AIM OF THE TASK:
Please return only the lines between the line with "Lost Password ?" and the final line of the entries, both included, and exclude pictures.

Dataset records
· · ·
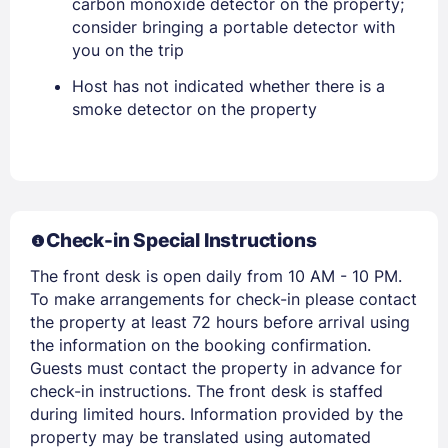
carbon monoxide detector on the property;
EMAIL
consider bringing a portable detector with
you on the trip
PASSWORD
Host has not indicated whether there is a
smoke detector on the property
Stay Signed In
Lost Password ?
Check-in Special Instructions
The front desk is open daily from 10 AM - 10 PM.
To make arrangements for check-in please contact
the property at least 72 hours before arrival using
the information on the booking confirmation.
Guests must contact the property in advance for
Members get lower prices when signed in
check-in instructions. The front desk is staffed
during limited hours. Information provided by the
property may be translated using automated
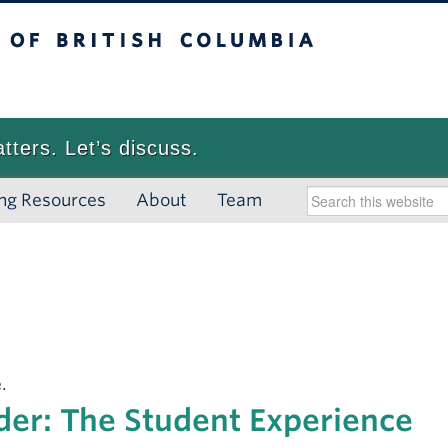
 British Columbia
Vancouver campus
atters. Let’s discuss.
ng Resources
About
Team
.
der: The Student Experience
· · ·
RESPONSE TO THE TASK:
Lost Password ?
Check-in Special Instructions
The front desk is open daily from 10 AM - 10 PM.
To make arrangements for check-in please contact
the property at least 72 hours before arrival using
the information on the booking confirmation.
Guests must contact the property in advance for
Members get lower prices when signed in
check-in instructions. The front desk is staffed
during limited hours. Information provided by the
property may be translated using automated
 British Columbia
Vancouver campus
atters. Let’s discuss.
ng Resources
About
Team
.
der: The Student Experience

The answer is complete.